3. Forward Guidance and Outlook

  • 2026 Guidance: Adjusted EBITDA expected to be $565 million, up from previous guidance, with revenue projected at $2.65 billion.
  • Construction Products: Anticipating mid-single-digit adjusted EBITDA growth, with positive demand outlook in key markets like Texas and New Jersey.
  • Utility Structures: Continued strong demand expected, with backlog at $558 million, and a focus on larger utility poles to meet market needs.

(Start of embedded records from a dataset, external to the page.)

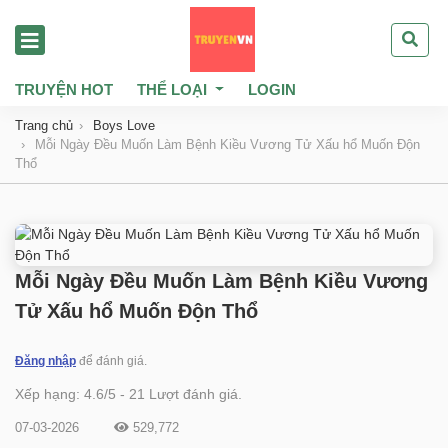
TRUYỆN HOT
THỂ LOẠI
LOGIN
Trang chủ
Boys Love
Mỗi Ngày Đều Muốn Làm Bệnh Kiều Vương Tử Xấu hổ Muốn Độn
Thổ
Mỗi Ngày Đều Muốn Làm Bệnh Kiều Vương
Tử Xấu hổ Muốn Độn Thổ
Đăng nhập
để đánh giá.
Xếp hạng:
4.6
/
5
-
21
Lượt đánh giá.
07-03-2026
529,772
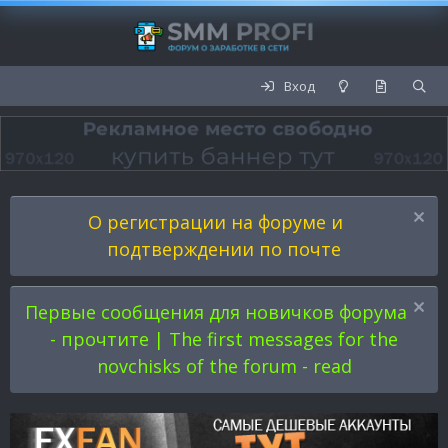
Вход
О регистрации на форуме и
подтверждении по почте
Первые сообщения для новичков форума
- прочтите | The first messages for the
novchisks of the forum - read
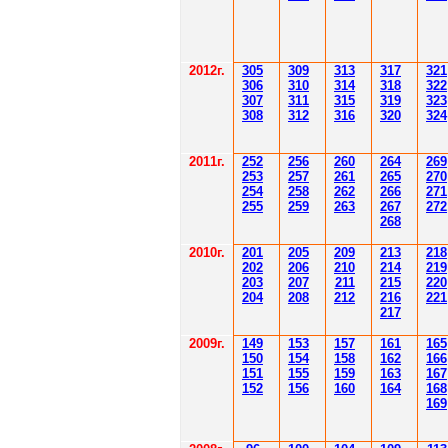
2012
г.
30
5
30
9
3
13
3
17
3
21
306
3
1
0
3
14
3
18
3
22
30
7
3
1
1
3
15
3
19
3
23
308
3
12
3
1
6
3
20
3
24
201
1
г.
252
256
260
264
26
9
253
257
261
265
2
70
254
258
262
266
2
71
255
259
263
267
2
72
268
2010г.
201
205
209
213
218
202
206
210
214
219
203
207
211
215
220
204
208
212
216
221
217
2009г.
149
153
157
161
165
150
154
158
162
166
151
155
159
163
167
152
156
160
164
168
169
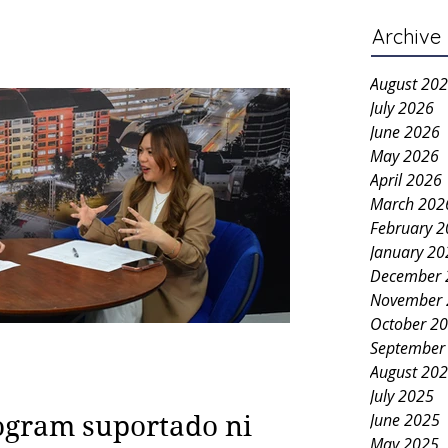
Archive
August 20
July 2026
June 2026
May 2026
April 2026
March 202
February 
January 20
December 
November 
October 2
September
August 20
July 2025
June 2025
ogram suportado ni
May 2025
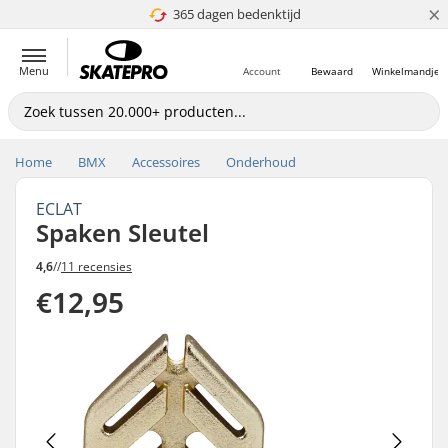
×
365 dagen bedenktijd
4.8 van 5
Menu
Account
Bewaard
Winkelmandje
Home
BMX
Accessoires
Onderhoud
ECLAT
Spaken Sleutel
4,6
//
11 recensies
€12,95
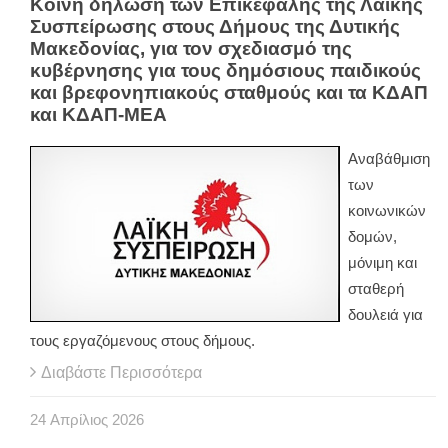
Κοινή δήλωση των Επικεφαλής της Λαϊκής
Συσπείρωσης στους Δήμους της Δυτικής
Μακεδονίας, για τον σχεδιασμό της
κυβέρνησης για τους δημόσιους παιδικούς
και βρεφονηπιακούς σταθμούς και τα ΚΔΑΠ
και ΚΔΑΠ-ΜΕΑ
Αναβάθμιση
των
κοινωνικών
δομών,
μόνιμη και
σταθερή
δουλειά για
τους εργαζόμενους στους δήμους.
Διαβάστε Περισσότερα
24
Απρίλιος
2026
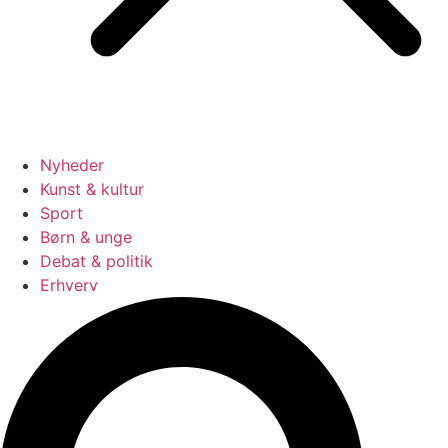
Nyheder
Kunst & kultur
Sport
Børn & unge
Debat & politik
Erhverv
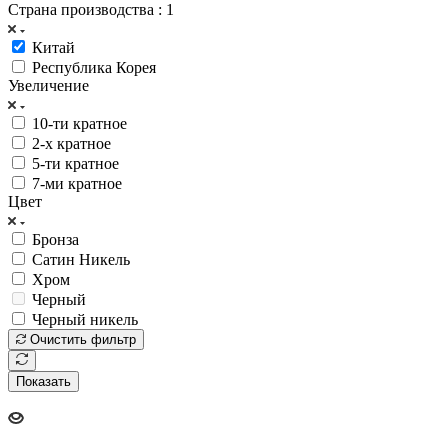
Страна производства
: 1
Китай
Республика Корея
Увеличение
10-ти кратное
2-х кратное
5-ти кратное
7-ми кратное
Цвет
Бронза
Сатин Никель
Хром
Черный
Черный никель
Очистить фильтр
Показать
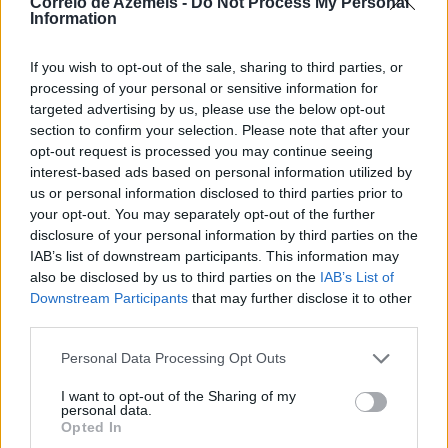
Correio de Azeméis -
Do Not Process My Personal
Information
If you wish to opt-out of the sale, sharing to third parties, or
processing of your personal or sensitive information for
targeted advertising by us, please use the below opt-out
section to confirm your selection. Please note that after your
opt-out request is processed you may continue seeing
interest-based ads based on personal information utilized by
us or personal information disclosed to third parties prior to
your opt-out. You may separately opt-out of the further
Noite Branca já soma 44 mil euros
disclosure of your personal information by third parties on the
7/08/2026
IAB’s list of downstream participants. This information may
also be disclosed by us to third parties on the
IAB’s List of
Downstream Participants
that may further disclose it to other
third parties.
Personal Data Processing Opt Outs
I want to opt-out of the Sharing of my
personal data.
Opted In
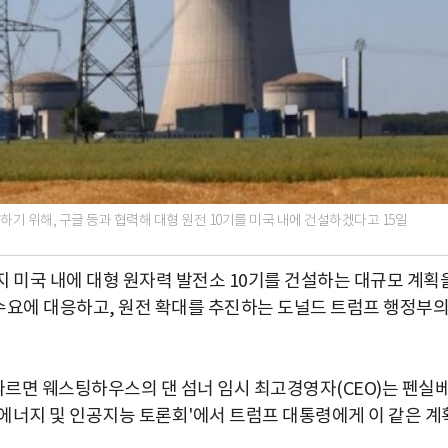
기 위해, 구글 등과 협력해 대형 원전 10기를 미국 내에 건설하겠다고 15일
지 미국 내에 대형 원자력 발전소 10기를 건설하는 대규모 계획
 수요에 대응하고, 원전 확대를 추진하는 도널드 트럼프 행정부
 따르면 웨스팅하우스의 댄 섬너 임시 최고경영자(CEO)는 펜실
에너지 및 인공지능 토론회'에서 트럼프 대통령에게 이 같은 계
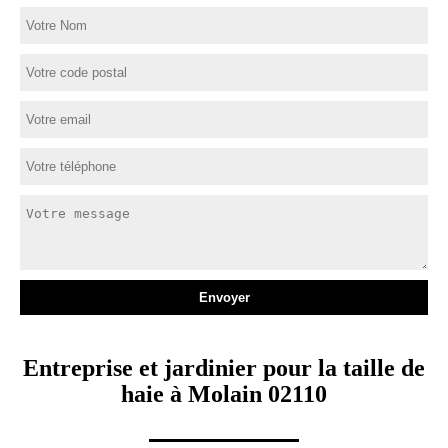
Entreprise et jardinier pour la taille de
haie à Molain 02110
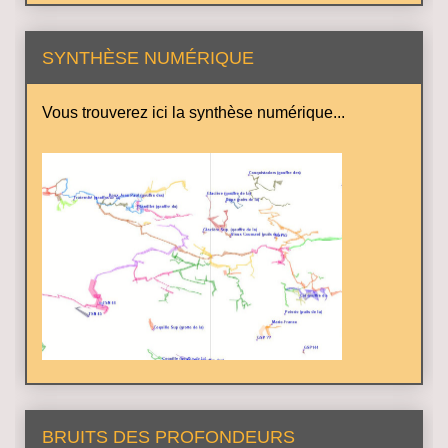
SYNTHÈSE NUMÉRIQUE
Vous trouverez ici la synthèse numérique...
BRUITS DES PROFONDEURS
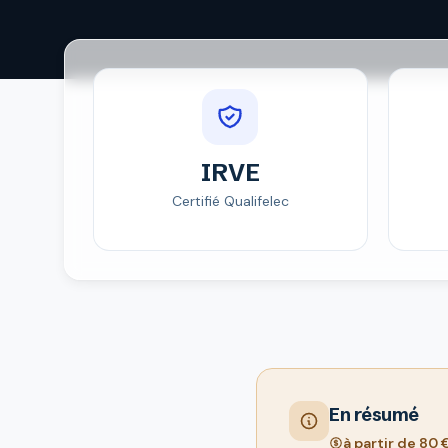
IRVE
Certifié Qualifelec
En résumé
à partir de 80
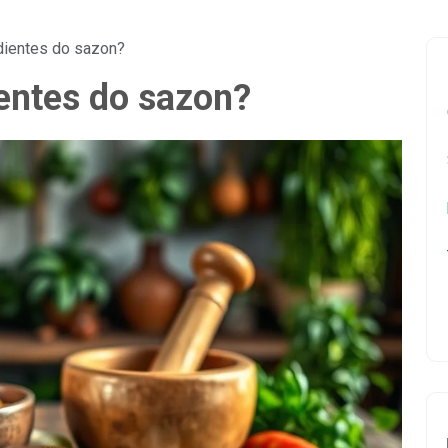
dientes do sazon?
ientes do sazon?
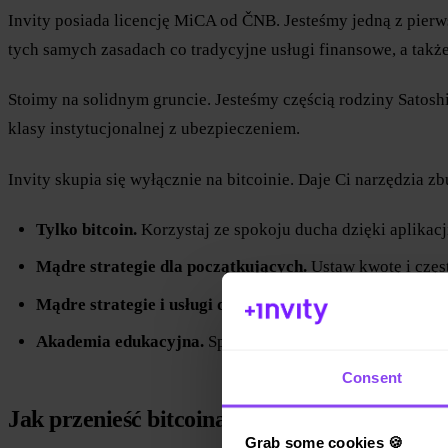
Invity posiada licencję MiCA od ČNB. Jesteśmy jedną z pier
tych samych zasadach co tradycyjne usługi finansowe, a tak
Stoimy na solidnym gruncie. Jesteśmy częścią rodziny Satoshi
klasy instytucjonalnej z ubezpieczeniem.
Invity skupia się wyłącznie na bitcoinie. Daje Ci narzędzia
Tylko bitcoin.
Korzystaj ze spokoju ducha dzięki aplikacj
Mądre strategie dla początkujących.
Ustaw kwotę i częst
Mądre strategie i usługi dla doświadczonych.
Wykorzysta
Akademia edukacyjna.
Sprawdź swoją wiedzę o Bitcoinie
Consent
Jak przenieść bitcoina do Invity
Grab some cookies 🍪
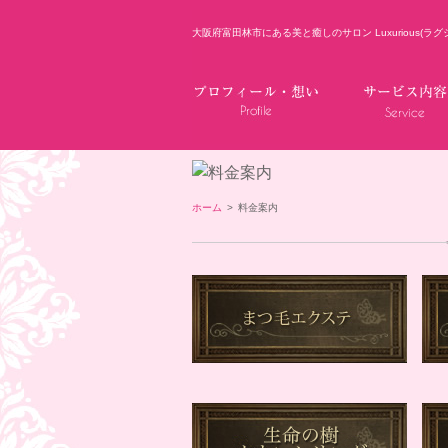
大阪府富田林市にある美と癒しのサロン Luxurious(ラグ
ホーム
>
料金案内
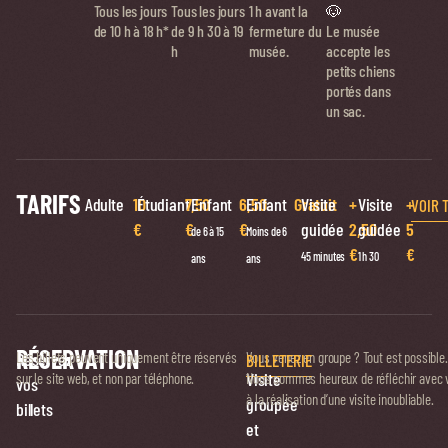
Tous les jours
Tous les jours
1 h avant la
🐶
de 10 h à 18 h*
de
9 h 30 à 19
fermeture du
Le musée
h
musée.
accepte les
petits chiens
portés dans
un sac.
TARIFS
Adulte
10
Étudiant
7,50
Enfant
6,50
Enfant
Gratuit
Visite
+
Visite
+
VOIR 
€
€
€
guidée
2,50
guidée
5
de 6 à 15
Moins de 6
€
€
45 minutes
1 h 30
ans
ans
RÉSERVATION
Réservez
Les billets peuvent uniquement être réservés
Vous venez en groupe ? Tout est possible.
BILLETERIE
Visite
sur le site web, et non par téléphone.
Nous sommes heureux de réfléchir avec 
vos
à la réalisation d’une visite inoubliable.
groupée
billets
et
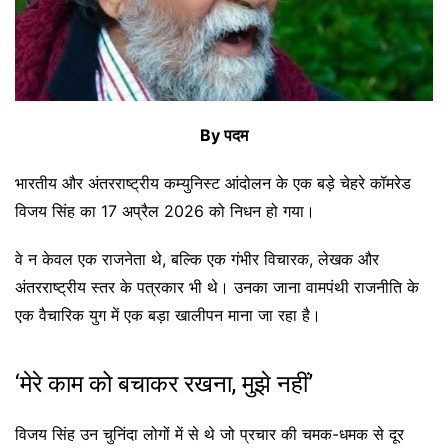
By पदम
भारतीय और अंतरराष्ट्रीय कम्युनिस्ट आंदोलन के एक बड़े चेहरे कॉमरेड
विजय सिंह का 17 अप्रैल 2026 को निधन हो गया।
वे न केवल एक राजनेता थे, बल्कि एक गंभीर विचारक, लेखक और
अंतरराष्ट्रीय स्तर के पत्रकार भी थे। उनका जाना वामपंथी राजनीति के
एक वैचारिक युग में एक बड़ा खालीपन माना जा रहा है।
‘मेरे काम को बचाकर रखना, मुझे नहीं’
विजय सिंह उन चुनिंदा लोगों में से थे जो प्रचार की चमक-धमक से दूर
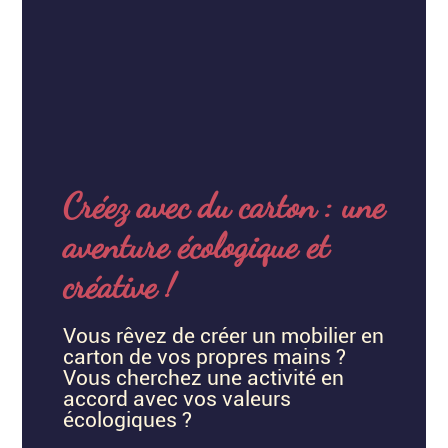
Créez avec du carton : une
aventure écologique et
créative !
Vous rêvez de créer un mobilier en
carton de vos propres mains ?
Vous cherchez une activité en
accord avec vos valeurs
écologiques ?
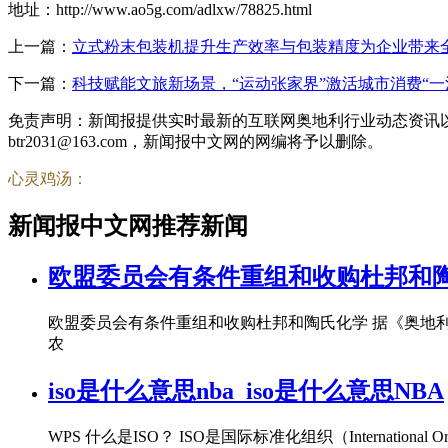
地址：http://www.ao5g.com/adlxw/78825.html
上一篇：
立式粉末包装机提升生产效率与包装精度为企业带来
下一篇：
科技赋能文旅新场景，“运动张家界”激活城市消费“一
免责声明：新闻报提供实时最新的互联网奥地利行业动态资讯
btr2031@163.com，新闻报中文网的网编将予以删除。
心灵鸡汤：
新闻报中文网推荐新闻
欧盟委员会有条件重组和收购杜邦和
欧盟委员会有条件重组和收购杜邦和陶氏化学 据《奥地
农
iso是什么意思nba_iso是什么意思NBA
WPS 什么是ISO？ ISO是国际标准化组织（Internation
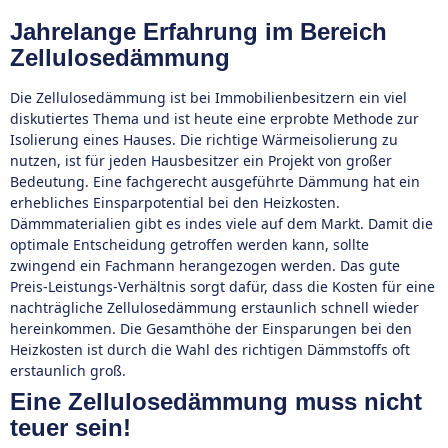
Jahrelange Erfahrung im Bereich
Zellulosedämmung
Die Zellulosedämmung ist bei Immobilienbesitzern ein viel
diskutiertes Thema und ist heute eine erprobte Methode zur
Isolierung eines Hauses. Die richtige Wärmeisolierung zu
nutzen, ist für jeden Hausbesitzer ein Projekt von großer
Bedeutung. Eine fachgerecht ausgeführte Dämmung hat ein
erhebliches Einsparpotential bei den Heizkosten.
Dämmmaterialien gibt es indes viele auf dem Markt. Damit die
optimale Entscheidung getroffen werden kann, sollte
zwingend ein Fachmann herangezogen werden. Das gute
Preis-Leistungs-Verhältnis sorgt dafür, dass die Kosten für eine
nachträgliche Zellulosedämmung erstaunlich schnell wieder
hereinkommen. Die Gesamthöhe der Einsparungen bei den
Heizkosten ist durch die Wahl des richtigen Dämmstoffs oft
erstaunlich groß.
Eine Zellulosedämmung muss nicht
teuer sein!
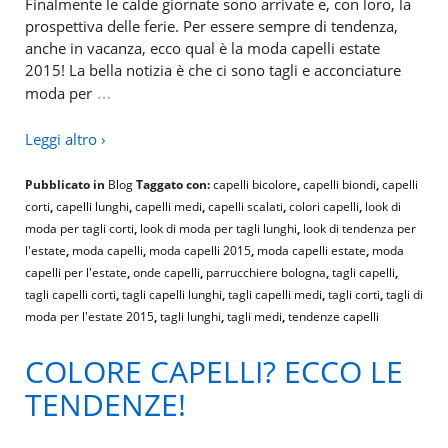
Finalmente le calde giornate sono arrivate e, con loro, la
prospettiva delle ferie. Per essere sempre di tendenza,
anche in vacanza, ecco qual è la moda capelli estate
2015! La bella notizia è che ci sono tagli e acconciature
…
moda per
Leggi altro ›
Pubblicato in
Blog
Taggato con:
capelli bicolore
,
capelli biondi
,
capelli
corti
,
capelli lunghi
,
capelli medi
,
capelli scalati
,
colori capelli
,
look di
moda per tagli corti
,
look di moda per tagli lunghi
,
look di tendenza per
l'estate
,
moda capelli
,
moda capelli 2015
,
moda capelli estate
,
moda
capelli per l'estate
,
onde capelli
,
parrucchiere bologna
,
tagli capelli
,
tagli capelli corti
,
tagli capelli lunghi
,
tagli capelli medi
,
tagli corti
,
tagli di
moda per l'estate 2015
,
tagli lunghi
,
tagli medi
,
tendenze capelli
COLORE CAPELLI? ECCO LE
TENDENZE!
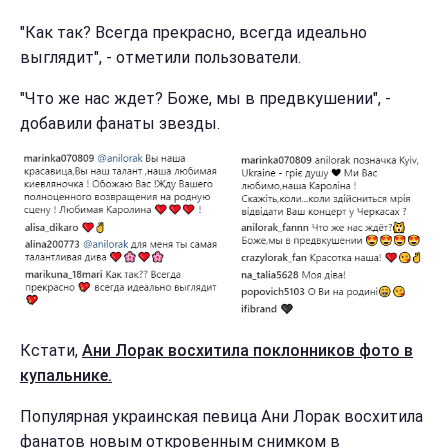
"Как так? Всегда прекрасно, всегда идеально
выглядит", - отметили пользователи.
"Что же нас ждет? Боже, мы в предвкушении", -
добавили фанаты звезды.
Кстати,
Ани Лорак восхитила поклонников фото в
купальнике.
Популярная украинская певица Ани Лорак восхитила
фанатов новым откровенным снимком в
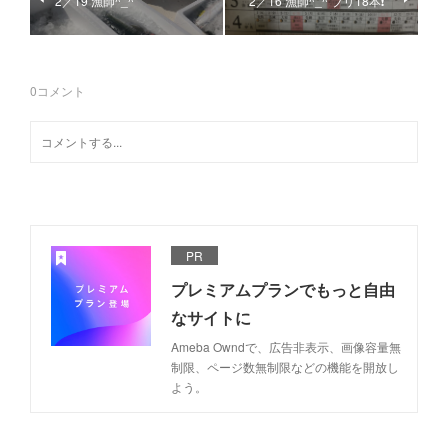
2／19 漁師^_^
2／16 漁師^_^ ブリ18本❗️
0
コメント
PR
プレミアムプランでもっと自由
なサイトに
Ameba Owndで、広告非表示、画像容量無
制限、ページ数無制限などの機能を開放し
よう。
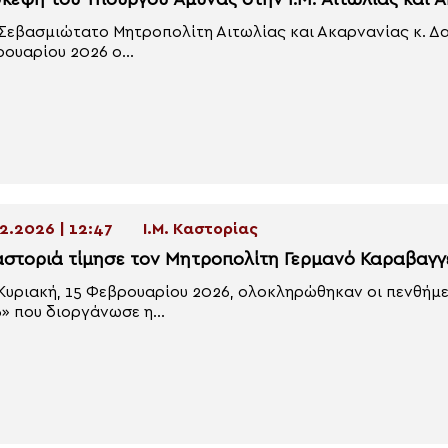
σκεψη του Υπουργού Άμυνας στην Ι.Μ. Αιτωλίας και 
Σεβασμιώτατο Μητροπολίτη Αιτωλίας και Ακαρνανίας κ. Δ
ουαρίου 2026 ο...
2.2026 | 12:47
Ι.Μ. Καστορίας
αστοριά τίμησε τον Μητροπολίτη Γερμανό Καραβαγγ
Κυριακή, 15 Φεβρουαρίου 2026, ολοκληρώθηκαν οι πενθήμ
» που διοργάνωσε η...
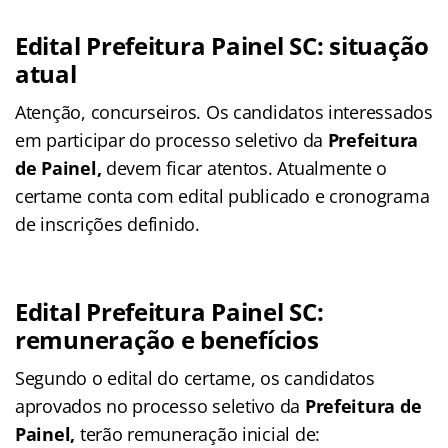
Edital Prefeitura Painel SC: situação
atual
Atenção, concurseiros. Os candidatos interessados
em participar do processo seletivo da
Prefeitura
de Painel,
devem ficar atentos. Atualmente o
certame conta com edital publicado e cronograma
de inscrições definido.
Edital Prefeitura Painel SC:
remuneração e benefícios
Segundo o edital do certame, os candidatos
aprovados no processo seletivo da
Prefeitura de
Painel
,
terão remuneração inicial de:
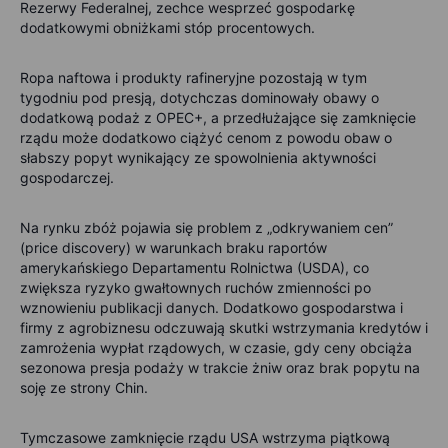
Rezerwy Federalnej, zechce wesprzeć gospodarkę
dodatkowymi obniżkami stóp procentowych.
Ropa naftowa i produkty rafineryjne pozostają w tym
tygodniu pod presją, dotychczas dominowały obawy o
dodatkową podaż z OPEC+, a przedłużające się zamknięcie
rządu może dodatkowo ciążyć cenom z powodu obaw o
słabszy popyt wynikający ze spowolnienia aktywności
gospodarczej.
Na rynku zbóż pojawia się problem z „odkrywaniem cen”
(price discovery) w warunkach braku raportów
amerykańskiego Departamentu Rolnictwa (USDA), co
zwiększa ryzyko gwałtownych ruchów zmienności po
wznowieniu publikacji danych. Dodatkowo gospodarstwa i
firmy z agrobiznesu odczuwają skutki wstrzymania kredytów i
zamrożenia wypłat rządowych, w czasie, gdy ceny obciąża
sezonowa presja podaży w trakcie żniw oraz brak popytu na
soję ze strony Chin.
Tymczasowe zamknięcie rządu USA wstrzyma piątkową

4. Bad News, Challenges, or Points of Concern

  • Geopolitical Risks: Increased uncertainty due to the conflict in the Middle East, although demand has not yet weakened.
  • Cost Pressures: Rising oil prices could impact margins, particularly in the aggregates business, with an estimated 4-5% headwind to cash unit profitability if prices remain elevated.
  • Residential Market Challenges: Anticipated flat to slightly down residential volume in aggregates due to affordability issues and a soft start to the spring selling season.

5. Notable Q&A Insights

  • Utility Structures Margins: Strong margins driven primarily by utility structures, with expectations for continued strength despite a transition year for wind towers.
  • Customer Reservations: Robust demand for utility structures with reservations expected to grow alongside backlog, indicating strong future orders.
  • Cost Management: Effective measures in place to mitigate rising energy costs, with a focus on passing through fuel surcharges.
  • Long-Term Demand: Confidence in sustained utility power demand driven by infrastructure investments, with significant multiyear capital commitments from utility customers.

Overall, Arcosa's Q1 2026 performance reflects strong operational execution and strategic focus, positioning the company well for continued growth despite some external challenges.